McGlynn and Kimosop power to Belfast success

 

Top men: John Black (third), Gideon Kimosop (first), and Eoin Hughes (second)
Top men: John Black (third), Gideon Kimosop (first), and Eoin Hughes (second)
All smiles: Ann-Marie McGlynn beams with delight after winning the women’s Belfast Half Marathon

By Brian Hill

Kenya's Gideon Kimosop and Letterkenny's Ann Marie McGlynn took the honours in emphatic fashion in yesterday's seventh Deep RiverRock Belfast Half Marathon, where 4,500 runners defied the rainy conditions.

It was always going to be a tall order for anyone to get close to 32-year-old Kimosop from the Rift Valley, who was going for a record fourth victory.

A year ago, he won the race by the commanding margin of three minutes and there was every expectation that there would be a similar result this time around.

However, for a long time in the early rain-sodden conditions the Kenyan had company in the form of Acorns' Eoin Hughes.

He and 59-year-old father Tommy Hughes were making an attempt to break the world record for a combined father/son time which stands at three hours, 20 minutes and 33 seconds.

The Hughes family stuck grimly to this difficult task and the record was still feasible at the halfway mark, where Eoin was only 20 seconds behind Waterside Half Marathon champion Kimosop.

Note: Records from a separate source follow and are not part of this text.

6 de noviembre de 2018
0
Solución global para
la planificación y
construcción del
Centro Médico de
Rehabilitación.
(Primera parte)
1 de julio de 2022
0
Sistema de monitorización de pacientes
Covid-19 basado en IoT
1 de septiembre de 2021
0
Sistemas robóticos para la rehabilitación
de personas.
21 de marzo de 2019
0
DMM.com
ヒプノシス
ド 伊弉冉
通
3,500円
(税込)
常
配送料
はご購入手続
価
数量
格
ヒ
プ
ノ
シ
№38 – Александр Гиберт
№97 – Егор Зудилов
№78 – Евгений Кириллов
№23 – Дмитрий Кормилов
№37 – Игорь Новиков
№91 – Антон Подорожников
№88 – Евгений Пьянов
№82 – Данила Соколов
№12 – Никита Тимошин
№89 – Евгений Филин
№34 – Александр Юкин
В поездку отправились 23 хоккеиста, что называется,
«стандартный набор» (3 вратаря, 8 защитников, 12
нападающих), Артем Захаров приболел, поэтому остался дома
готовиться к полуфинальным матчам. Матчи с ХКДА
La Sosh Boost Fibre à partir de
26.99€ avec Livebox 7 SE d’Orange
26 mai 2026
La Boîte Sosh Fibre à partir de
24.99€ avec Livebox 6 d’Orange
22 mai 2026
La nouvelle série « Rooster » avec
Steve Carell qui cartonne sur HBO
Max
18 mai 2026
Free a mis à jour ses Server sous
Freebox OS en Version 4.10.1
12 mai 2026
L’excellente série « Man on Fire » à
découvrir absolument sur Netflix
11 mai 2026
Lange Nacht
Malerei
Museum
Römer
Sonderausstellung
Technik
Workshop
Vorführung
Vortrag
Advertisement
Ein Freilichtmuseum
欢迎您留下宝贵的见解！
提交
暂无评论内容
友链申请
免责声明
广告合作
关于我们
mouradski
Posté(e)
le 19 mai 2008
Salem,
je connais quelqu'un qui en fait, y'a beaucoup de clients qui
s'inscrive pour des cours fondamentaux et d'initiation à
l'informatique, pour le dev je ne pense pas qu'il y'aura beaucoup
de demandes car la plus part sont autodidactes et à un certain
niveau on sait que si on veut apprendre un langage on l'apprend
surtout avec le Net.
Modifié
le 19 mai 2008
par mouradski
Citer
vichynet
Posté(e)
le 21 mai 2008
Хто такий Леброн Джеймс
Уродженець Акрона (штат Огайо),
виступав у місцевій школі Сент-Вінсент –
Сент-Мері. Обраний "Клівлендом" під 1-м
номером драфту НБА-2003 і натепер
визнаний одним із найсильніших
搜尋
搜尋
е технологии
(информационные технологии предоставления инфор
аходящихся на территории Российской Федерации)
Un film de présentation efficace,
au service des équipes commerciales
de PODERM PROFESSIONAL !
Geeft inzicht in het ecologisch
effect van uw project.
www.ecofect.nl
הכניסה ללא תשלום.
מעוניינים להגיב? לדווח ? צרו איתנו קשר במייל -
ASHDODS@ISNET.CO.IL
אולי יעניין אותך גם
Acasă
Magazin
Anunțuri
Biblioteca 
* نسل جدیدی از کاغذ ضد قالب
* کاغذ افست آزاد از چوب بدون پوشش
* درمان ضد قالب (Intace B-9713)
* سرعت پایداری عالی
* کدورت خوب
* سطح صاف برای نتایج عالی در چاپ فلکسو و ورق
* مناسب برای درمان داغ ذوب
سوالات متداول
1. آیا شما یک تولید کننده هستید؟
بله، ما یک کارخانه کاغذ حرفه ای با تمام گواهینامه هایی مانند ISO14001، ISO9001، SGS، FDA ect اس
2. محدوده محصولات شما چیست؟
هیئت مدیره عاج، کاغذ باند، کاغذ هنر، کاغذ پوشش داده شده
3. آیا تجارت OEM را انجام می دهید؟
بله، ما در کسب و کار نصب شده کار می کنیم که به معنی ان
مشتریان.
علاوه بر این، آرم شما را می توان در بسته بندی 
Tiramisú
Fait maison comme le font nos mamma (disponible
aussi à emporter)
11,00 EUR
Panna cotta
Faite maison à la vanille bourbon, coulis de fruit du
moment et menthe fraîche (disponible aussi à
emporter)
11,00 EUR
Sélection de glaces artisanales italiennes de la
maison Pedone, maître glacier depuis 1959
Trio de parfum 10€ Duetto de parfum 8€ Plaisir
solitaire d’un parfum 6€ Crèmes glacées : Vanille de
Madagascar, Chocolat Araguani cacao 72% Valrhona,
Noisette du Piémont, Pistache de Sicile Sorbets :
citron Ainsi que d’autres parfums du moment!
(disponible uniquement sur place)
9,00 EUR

At that stage in the women's race, McGlynn was enjoying another superb run and was well clear of local woman Gladys Ganiel.

In the second part of the race, former Belfast Marathon runner-up Kimosop established a commanding lead and crossed the line in 66 minutes 58 seconds .

Eoin Hughes fought to the end for a runner-up time of 68 minutes and 30 seconds, while former Olympic marathon runner Tommy secured seventh in 72 minutes and 34 seconds.

Their attack on the world record only failed by a frustrating 31 seconds.

Laganside winner John Black of North Belfast was third in 69 minutes 12 seconds, with Lisburn AC's Chris Madden in fourth.

Kimosop intends to compete again in the Bangor 10k this weekend. He explained that the prize money here goes a long way towards supporting his extended family of 13 in Africa.

In the women's race, McGlynn took the spoils in an outstanding time of 72 minutes 58 seconds which is her second fastest ever.

Former Commonwealth Games competitor Ganiel was second, some way back in 77 minutes 21 seconds. She was followed by England's Joanne McCandless (79 minutes 50 seconds), Sarah Lavery of Beechmount (79 minutes 59 seconds) and City of Derry's Catherine Whoriskey (80 minutes 10 seconds).